La FIFA provocó una de las mayores confrontaciones institucionales de los últimos años al presentar FIFA Forward Enterprise, una nueva filial que administraría los principales negocios de sus competiciones. El proyecto contemplaba concentrar derechos de televisión, patrocinios, licencias y venta de entradas, permitiendo que inversionistas privados adquirieran una participación cercana al 20%.
La nueva compañía habría sido valorada en aproximadamente 20 mil millones de dólares, mientras que la venta de la participación minoritaria permitiría recaudar hasta 4 mil 200 millones. La FIFA sostuvo que los inversionistas no controlarían sus torneos ni sus decisiones deportivas, pero sus argumentos no consiguieron frenar las críticas sobre una posible privatización parcial del negocio mundialista.
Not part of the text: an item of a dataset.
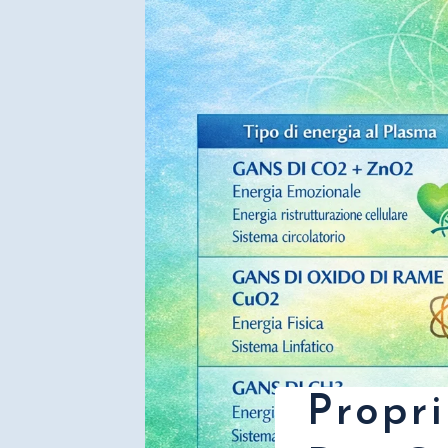
Propri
El rechazo se extendió rápidamente. Concacaf y sus 41 asociaciones miembro votaron contra la propuesta, cuestionaron la falta de consultas y señalaron que el proyecto fue presentado sin pasar previamente por los organismos de gobierno correspondientes. La Confederación Asiática también respaldó las preocupaciones expresadas desde Europa y América.
La presión habría obligado a la FIFA a retirar el plan. De acuerdo con información retomada por Reuters, el proyecto dejó de estar activo después de las amenazas de boicot, las divisiones internas y la renuncia de un asesor de Gianni Infantino. El episodio abrió un debate que continuará más allá de la propuesta: quién debe controlar el dinero generado por el futbol mundial.